### Records

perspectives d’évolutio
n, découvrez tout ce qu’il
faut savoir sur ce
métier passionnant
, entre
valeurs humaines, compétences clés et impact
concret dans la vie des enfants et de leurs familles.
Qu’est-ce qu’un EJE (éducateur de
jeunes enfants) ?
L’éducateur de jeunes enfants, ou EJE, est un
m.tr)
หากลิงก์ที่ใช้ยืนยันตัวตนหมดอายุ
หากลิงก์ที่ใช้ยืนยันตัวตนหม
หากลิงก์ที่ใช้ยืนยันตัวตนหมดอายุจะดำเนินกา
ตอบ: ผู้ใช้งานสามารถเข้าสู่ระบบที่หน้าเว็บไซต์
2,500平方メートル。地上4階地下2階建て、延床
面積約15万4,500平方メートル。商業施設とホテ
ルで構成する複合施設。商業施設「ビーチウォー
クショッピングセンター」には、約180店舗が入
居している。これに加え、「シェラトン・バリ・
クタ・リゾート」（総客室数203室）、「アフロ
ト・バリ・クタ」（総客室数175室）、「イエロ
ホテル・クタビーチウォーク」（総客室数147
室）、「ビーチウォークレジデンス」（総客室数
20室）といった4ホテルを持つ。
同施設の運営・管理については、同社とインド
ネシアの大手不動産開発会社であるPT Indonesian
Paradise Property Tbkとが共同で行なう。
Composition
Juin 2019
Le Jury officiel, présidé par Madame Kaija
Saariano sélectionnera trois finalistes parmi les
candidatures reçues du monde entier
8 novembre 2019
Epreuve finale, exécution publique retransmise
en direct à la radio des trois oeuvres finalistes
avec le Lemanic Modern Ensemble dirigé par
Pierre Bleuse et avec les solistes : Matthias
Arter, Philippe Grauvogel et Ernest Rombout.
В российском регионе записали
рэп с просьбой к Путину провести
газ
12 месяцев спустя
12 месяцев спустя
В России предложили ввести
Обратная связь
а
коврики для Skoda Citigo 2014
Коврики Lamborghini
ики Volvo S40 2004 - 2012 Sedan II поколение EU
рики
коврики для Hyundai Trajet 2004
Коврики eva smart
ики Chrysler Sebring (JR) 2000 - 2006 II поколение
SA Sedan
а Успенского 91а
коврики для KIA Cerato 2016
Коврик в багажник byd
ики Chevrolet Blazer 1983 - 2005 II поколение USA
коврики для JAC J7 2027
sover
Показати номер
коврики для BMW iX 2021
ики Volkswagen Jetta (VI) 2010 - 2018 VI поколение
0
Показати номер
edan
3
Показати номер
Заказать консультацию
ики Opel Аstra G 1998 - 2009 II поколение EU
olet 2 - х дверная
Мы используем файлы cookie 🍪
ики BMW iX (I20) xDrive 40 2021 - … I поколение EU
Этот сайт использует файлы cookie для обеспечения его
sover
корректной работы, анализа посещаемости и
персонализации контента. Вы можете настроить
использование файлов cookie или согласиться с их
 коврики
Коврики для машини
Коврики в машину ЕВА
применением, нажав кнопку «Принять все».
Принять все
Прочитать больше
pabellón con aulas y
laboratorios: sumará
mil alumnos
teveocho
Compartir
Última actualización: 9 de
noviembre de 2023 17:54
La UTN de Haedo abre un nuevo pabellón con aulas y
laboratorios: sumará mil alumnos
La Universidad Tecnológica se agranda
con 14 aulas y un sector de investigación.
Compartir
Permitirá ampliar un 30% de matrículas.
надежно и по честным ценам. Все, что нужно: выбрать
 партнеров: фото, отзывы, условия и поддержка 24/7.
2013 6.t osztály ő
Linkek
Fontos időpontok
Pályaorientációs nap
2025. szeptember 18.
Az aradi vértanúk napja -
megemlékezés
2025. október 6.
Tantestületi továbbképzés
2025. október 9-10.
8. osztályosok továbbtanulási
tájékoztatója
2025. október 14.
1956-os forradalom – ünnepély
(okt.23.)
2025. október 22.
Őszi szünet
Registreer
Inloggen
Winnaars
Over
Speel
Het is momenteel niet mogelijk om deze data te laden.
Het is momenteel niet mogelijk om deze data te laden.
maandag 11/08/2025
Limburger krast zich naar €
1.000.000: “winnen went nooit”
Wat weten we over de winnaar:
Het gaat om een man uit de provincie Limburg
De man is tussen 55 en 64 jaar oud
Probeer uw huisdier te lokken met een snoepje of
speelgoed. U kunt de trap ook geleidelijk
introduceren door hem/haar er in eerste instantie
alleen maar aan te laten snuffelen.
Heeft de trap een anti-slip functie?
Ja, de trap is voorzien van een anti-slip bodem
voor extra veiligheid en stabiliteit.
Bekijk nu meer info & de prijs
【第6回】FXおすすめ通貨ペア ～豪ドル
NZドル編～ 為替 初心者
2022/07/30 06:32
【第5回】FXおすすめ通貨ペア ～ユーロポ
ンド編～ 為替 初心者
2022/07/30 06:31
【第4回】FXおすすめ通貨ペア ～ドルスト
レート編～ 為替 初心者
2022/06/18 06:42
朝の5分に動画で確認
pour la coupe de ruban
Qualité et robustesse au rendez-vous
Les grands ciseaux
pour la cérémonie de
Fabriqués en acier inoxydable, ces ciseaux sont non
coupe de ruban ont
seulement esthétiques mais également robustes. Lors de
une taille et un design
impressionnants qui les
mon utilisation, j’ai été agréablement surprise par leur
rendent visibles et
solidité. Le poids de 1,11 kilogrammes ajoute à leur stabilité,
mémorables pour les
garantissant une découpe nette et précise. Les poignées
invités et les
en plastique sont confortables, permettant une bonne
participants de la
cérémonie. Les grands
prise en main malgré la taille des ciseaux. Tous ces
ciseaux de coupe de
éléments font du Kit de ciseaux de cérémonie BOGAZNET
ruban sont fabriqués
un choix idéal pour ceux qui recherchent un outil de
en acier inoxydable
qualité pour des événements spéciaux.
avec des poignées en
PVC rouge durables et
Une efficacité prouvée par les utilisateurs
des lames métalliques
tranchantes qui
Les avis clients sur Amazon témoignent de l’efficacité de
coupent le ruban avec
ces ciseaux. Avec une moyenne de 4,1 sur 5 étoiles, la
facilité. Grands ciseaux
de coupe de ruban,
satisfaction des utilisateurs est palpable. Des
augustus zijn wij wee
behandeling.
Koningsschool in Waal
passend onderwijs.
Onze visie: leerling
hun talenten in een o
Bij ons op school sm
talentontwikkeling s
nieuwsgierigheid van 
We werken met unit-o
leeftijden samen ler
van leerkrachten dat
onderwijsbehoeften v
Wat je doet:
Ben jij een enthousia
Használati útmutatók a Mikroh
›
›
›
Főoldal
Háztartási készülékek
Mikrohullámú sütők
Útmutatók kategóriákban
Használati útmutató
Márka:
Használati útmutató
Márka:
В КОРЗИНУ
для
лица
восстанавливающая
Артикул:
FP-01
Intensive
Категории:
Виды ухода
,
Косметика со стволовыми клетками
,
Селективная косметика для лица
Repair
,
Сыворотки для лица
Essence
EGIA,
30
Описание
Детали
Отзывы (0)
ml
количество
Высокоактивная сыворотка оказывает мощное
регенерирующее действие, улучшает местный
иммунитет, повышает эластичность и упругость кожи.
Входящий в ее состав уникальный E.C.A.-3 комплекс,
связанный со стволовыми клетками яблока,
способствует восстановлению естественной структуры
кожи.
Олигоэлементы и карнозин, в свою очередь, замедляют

### Exercise prompt
The reply should hold only the lines from the beginning of the listing above through the line with "Pierre Bleuse et avec les solistes : Matthias", each one written exactly as it appears.

### Result below
perspectives d’évolutio
n, découvrez tout ce qu’il
faut savoir sur ce
métier passionnant
, entre
valeurs humaines, compétences clés et impact
concret dans la vie des enfants et de leurs familles.
Qu’est-ce qu’un EJE (éducateur de
jeunes enfants) ?
L’éducateur de jeunes enfants, ou EJE, est un
m.tr)
หากลิงก์ที่ใช้ยืนยันตัวตนหมดอายุ
หากลิงก์ที่ใช้ยืนยันตัวตนหม
หากลิงก์ที่ใช้ยืนยันตัวตนหมดอายุจะดำเนินกา
ตอบ: ผู้ใช้งานสามารถเข้าสู่ระบบที่หน้าเว็บไซต์
2,500平方メートル。地上4階地下2階建て、延床
面積約15万4,500平方メートル。商業施設とホテ
ルで構成する複合施設。商業施設「ビーチウォー
クショッピングセンター」には、約180店舗が入
居している。これに加え、「シェラトン・バリ・
クタ・リゾート」（総客室数203室）、「アフロ
ト・バリ・クタ」（総客室数175室）、「イエロ
ホテル・クタビーチウォーク」（総客室数147
室）、「ビーチウォークレジデンス」（総客室数
20室）といった4ホテルを持つ。
同施設の運営・管理については、同社とインド
ネシアの大手不動産開発会社であるPT Indonesian
Paradise Property Tbkとが共同で行なう。
Composition
Juin 2019
Le Jury officiel, présidé par Madame Kaija
Saariano sélectionnera trois finalistes parmi les
candidatures reçues du monde entier
8 novembre 2019
Epreuve finale, exécution publique retransmise
en direct à la radio des trois oeuvres finalistes
avec le Lemanic Modern Ensemble dirigé par
Pierre Bleuse et avec les solistes : Matthias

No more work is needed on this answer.